For each number in your original array, look the number up in the sorted array using binary search. Since the array has size O (log N), the binary search each time takes O (log log N), you do that N times, total O (N log log N). When found, you increase the count.
When not found, you insert the new number with a count of 1. This operation only happens O (log N) times, and is trivially done in O (log N) steps, for a total of O (log^2 N), which is much smaller than O (N log log N).
When you are done, fill the original array with the required numbers. That takes O (N).
There's really no need to create a balanced sorted tree to make the insertions faster, because the set of unique numbers is so small.

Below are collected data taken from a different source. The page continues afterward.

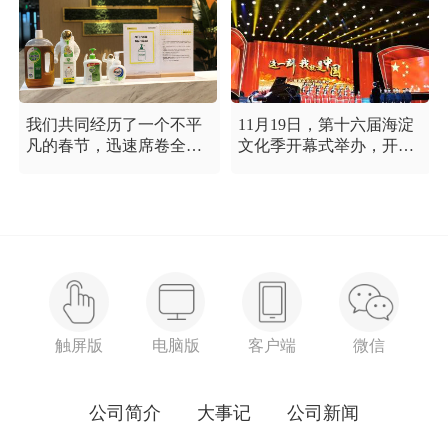
我们共同经历了一个不平
11月19日，第十六届海淀
凡的春节，迅速席卷全国
文化季开幕式举办，开幕
的新型冠状病毒疫情牵动
式以“这一刻 我就是中
着每个人的心，这是一段
国”为主题，充分展现海淀
需要我们万众一心、鼓足
区各界干部群众在区委区
信心的时期，氪空间希望
政府的坚强领导下，在国
和优秀的你们在一起，齐
庆服务保障工作中表现出
心协力，共氪疫情！
的特别讲政治、特别讲团
结、特别讲奉献的一流精
神风貌，以及催人泪下的
感人事迹。
触屏版
电脑版
客户端
微信
公司简介
大事记
公司新闻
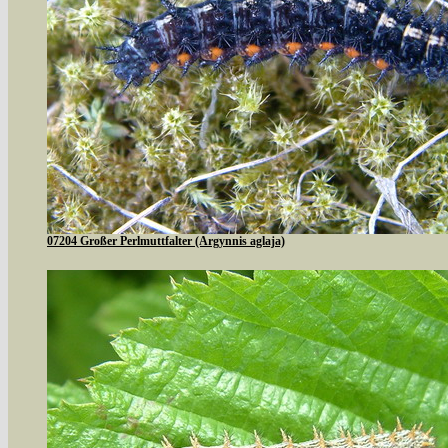
07204 Großer Perlmuttfalter (Argynnis aglaja)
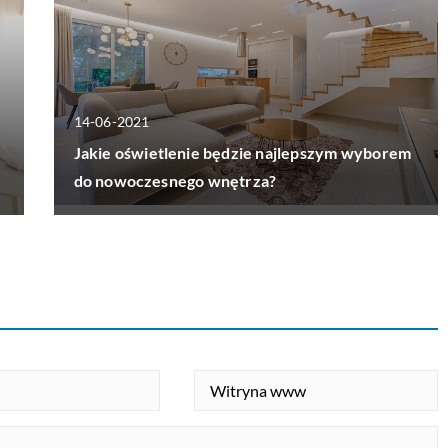
14-06-2021
Jakie oświetlenie będzie najlepszym wyborem
do nowoczesnego wnętrza?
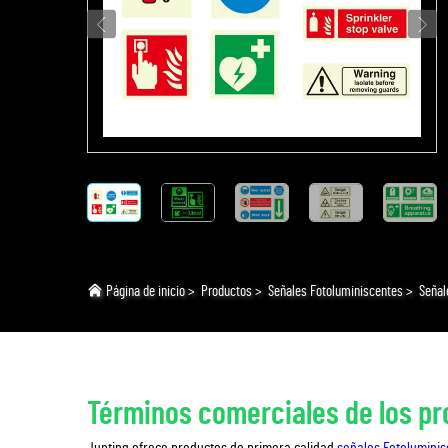
Página de inicio
>
Productos
>
Señales Fotoluminiscentes
>
Señal
Términos comerciales de los p
Junting ofrece productos de primera calidad
señales Fotolumini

If the set of integers is all contained in a range X ≤ number ≤ Y, then the problem can be solved in O (max (N, Y - X + 1)) using an array of X - Y + 1 counters and not even bothering to find unique numbers. The technique is reportedly used to great effect in Iain Banks' book "Player of Games".
Upvotes: 4
Reputation: 449
Use a balanced binary tree to calculate the number of occurrences of each number. Since there are only log N distinct numbers, the size of the tree is log N, and thus all operations is performed in log log N. (this is exactly how map<> is implemented is C++)
Then, just iterate the nodes of the tree in a pre-order traversal, and print each integer the required number of times in this order.
Upvotes: 6